Dataset entries:
/---
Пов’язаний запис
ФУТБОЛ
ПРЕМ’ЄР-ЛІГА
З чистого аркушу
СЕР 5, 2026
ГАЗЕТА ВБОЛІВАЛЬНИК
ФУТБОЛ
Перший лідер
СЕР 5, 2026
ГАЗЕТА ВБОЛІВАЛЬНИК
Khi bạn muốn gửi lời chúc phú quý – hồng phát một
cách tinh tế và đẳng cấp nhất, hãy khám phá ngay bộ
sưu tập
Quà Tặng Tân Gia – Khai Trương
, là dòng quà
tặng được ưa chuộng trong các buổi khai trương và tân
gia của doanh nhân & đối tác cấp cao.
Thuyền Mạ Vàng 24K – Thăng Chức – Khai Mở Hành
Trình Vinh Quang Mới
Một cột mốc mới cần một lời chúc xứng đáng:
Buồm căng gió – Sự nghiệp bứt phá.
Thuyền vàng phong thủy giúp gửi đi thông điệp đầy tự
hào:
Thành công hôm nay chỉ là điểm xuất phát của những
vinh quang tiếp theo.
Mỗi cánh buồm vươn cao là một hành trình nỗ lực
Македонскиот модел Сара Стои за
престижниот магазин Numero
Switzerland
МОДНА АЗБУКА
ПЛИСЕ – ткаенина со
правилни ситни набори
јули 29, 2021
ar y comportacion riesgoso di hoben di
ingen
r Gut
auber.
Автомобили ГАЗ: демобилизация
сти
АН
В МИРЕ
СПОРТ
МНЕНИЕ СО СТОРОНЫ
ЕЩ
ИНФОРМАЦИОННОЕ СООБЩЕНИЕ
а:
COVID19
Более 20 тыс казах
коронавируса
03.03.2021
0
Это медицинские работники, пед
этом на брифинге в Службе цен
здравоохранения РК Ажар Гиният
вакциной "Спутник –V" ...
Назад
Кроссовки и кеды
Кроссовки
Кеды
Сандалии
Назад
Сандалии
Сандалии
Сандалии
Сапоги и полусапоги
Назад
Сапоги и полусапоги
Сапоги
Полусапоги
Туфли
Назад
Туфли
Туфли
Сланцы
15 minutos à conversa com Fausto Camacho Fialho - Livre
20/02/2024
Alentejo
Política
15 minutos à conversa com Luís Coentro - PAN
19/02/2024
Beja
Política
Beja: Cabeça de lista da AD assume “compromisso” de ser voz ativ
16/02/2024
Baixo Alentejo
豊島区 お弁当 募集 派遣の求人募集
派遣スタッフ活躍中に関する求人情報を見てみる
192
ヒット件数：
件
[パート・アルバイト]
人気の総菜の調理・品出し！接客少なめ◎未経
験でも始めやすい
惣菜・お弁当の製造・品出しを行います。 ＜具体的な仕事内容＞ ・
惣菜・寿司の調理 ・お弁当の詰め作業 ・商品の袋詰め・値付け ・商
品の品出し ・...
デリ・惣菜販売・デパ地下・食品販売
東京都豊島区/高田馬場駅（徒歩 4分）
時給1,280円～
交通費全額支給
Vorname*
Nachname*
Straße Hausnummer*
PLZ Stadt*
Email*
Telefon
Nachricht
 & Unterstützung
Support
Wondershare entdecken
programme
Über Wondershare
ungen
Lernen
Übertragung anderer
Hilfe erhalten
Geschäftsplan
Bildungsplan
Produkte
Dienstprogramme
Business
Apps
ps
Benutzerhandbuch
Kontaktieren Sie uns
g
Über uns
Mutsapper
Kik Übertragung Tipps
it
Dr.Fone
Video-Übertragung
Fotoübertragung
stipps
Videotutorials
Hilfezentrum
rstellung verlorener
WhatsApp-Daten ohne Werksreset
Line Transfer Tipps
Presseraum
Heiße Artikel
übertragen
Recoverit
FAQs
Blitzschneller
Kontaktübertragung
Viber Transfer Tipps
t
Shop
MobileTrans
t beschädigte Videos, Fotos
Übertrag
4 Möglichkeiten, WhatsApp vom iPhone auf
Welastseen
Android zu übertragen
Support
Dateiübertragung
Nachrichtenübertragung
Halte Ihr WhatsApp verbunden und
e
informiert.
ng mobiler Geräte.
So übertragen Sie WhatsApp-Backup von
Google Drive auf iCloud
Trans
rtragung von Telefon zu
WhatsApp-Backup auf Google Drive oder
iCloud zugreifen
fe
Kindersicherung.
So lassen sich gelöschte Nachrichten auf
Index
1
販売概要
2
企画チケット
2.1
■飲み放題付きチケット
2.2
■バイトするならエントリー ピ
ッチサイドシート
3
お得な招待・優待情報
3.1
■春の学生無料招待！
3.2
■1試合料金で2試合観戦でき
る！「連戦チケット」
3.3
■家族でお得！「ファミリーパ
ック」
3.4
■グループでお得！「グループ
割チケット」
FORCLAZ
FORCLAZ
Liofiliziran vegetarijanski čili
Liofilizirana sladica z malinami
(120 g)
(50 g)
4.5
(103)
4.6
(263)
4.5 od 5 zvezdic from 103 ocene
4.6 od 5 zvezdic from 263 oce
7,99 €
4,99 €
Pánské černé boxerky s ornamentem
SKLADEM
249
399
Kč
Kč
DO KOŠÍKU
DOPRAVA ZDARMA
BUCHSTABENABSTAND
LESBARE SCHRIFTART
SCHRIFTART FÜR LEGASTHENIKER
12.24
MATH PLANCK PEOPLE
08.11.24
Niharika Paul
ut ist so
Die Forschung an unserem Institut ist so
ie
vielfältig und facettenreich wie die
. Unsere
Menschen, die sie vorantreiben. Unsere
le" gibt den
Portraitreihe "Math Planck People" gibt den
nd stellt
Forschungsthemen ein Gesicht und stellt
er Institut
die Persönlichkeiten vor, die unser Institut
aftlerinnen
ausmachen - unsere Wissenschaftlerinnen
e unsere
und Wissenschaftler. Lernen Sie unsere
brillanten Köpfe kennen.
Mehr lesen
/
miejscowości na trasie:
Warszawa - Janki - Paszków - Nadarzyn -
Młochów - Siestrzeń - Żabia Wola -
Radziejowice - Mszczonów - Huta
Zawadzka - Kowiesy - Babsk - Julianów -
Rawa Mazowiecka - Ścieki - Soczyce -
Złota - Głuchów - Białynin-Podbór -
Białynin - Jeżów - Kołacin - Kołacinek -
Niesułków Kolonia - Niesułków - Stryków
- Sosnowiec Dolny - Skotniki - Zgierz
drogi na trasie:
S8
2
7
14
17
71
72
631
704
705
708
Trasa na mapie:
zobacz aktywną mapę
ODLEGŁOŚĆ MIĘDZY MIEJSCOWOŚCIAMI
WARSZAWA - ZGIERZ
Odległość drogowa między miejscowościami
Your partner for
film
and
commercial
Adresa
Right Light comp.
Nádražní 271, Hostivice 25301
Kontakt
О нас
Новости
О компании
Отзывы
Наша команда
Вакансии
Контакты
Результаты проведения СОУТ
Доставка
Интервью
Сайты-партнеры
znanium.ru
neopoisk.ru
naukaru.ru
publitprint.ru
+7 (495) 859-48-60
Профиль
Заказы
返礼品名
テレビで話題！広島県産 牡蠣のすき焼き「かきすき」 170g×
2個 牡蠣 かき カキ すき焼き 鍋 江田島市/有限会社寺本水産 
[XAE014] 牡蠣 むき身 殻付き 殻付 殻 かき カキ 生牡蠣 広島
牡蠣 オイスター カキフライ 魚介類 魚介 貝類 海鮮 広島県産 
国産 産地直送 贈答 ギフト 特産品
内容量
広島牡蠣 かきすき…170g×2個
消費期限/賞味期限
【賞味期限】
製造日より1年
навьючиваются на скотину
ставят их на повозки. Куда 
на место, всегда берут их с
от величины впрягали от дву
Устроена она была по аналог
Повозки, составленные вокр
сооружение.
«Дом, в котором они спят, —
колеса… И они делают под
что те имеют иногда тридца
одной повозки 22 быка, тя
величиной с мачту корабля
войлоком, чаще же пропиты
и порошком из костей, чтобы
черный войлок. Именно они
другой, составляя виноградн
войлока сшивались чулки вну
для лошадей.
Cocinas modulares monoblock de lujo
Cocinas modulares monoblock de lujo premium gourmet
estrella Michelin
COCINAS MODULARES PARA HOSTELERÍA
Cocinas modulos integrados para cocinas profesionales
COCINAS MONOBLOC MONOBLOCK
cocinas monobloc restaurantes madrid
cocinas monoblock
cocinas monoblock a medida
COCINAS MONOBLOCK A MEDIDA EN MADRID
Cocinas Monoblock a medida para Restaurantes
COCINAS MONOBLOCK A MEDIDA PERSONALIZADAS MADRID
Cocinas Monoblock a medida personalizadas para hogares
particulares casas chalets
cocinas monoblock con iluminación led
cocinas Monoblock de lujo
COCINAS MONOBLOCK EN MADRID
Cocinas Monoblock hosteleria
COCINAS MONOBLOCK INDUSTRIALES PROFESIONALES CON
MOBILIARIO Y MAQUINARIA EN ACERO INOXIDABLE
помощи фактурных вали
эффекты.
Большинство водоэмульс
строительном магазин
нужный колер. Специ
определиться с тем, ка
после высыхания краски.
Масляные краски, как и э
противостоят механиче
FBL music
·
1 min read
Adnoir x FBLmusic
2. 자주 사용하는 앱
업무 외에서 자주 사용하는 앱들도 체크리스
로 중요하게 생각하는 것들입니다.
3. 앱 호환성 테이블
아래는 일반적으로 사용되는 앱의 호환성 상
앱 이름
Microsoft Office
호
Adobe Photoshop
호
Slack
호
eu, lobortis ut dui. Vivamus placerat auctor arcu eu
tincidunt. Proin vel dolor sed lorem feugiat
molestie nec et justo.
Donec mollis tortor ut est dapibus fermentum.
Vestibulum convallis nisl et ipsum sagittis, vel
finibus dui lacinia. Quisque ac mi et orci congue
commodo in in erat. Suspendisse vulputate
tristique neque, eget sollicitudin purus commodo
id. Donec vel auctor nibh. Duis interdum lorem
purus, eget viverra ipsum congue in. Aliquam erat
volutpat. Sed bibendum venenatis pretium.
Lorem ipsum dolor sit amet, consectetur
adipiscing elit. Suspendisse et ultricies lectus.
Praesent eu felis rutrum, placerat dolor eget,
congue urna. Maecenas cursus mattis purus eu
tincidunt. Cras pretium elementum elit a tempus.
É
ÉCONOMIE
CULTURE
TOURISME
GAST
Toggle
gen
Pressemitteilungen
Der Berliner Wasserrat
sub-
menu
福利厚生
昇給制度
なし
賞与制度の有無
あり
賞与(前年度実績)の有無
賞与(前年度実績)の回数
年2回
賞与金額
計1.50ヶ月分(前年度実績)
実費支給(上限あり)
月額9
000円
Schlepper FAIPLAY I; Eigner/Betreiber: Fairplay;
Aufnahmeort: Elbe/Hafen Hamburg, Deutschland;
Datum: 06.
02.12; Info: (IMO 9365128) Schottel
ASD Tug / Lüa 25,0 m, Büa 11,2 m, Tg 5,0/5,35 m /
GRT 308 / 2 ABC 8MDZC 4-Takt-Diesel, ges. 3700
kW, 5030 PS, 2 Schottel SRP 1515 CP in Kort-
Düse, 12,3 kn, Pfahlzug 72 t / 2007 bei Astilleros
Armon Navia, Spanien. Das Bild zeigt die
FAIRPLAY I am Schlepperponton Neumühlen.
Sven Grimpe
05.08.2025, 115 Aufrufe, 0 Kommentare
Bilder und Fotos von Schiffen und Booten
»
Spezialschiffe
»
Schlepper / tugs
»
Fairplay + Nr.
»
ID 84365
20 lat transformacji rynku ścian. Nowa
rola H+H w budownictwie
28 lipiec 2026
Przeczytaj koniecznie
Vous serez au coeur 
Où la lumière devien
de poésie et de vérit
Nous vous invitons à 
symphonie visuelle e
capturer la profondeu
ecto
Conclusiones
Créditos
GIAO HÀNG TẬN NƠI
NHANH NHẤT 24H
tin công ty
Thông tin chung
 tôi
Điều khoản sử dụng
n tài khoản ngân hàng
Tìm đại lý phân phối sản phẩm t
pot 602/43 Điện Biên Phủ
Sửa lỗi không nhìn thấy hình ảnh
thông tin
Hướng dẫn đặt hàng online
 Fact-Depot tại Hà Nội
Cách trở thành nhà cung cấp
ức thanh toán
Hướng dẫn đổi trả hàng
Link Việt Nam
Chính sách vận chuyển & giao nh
\---
WHAT IS REQUIRED – From the data above, show each line that contains "congue".

FINISHED TASK –
finibus dui lacinia. Quisque ac mi et orci congue
purus, eget viverra ipsum congue in. Aliquam erat
congue urna. Maecenas cursus mattis purus eu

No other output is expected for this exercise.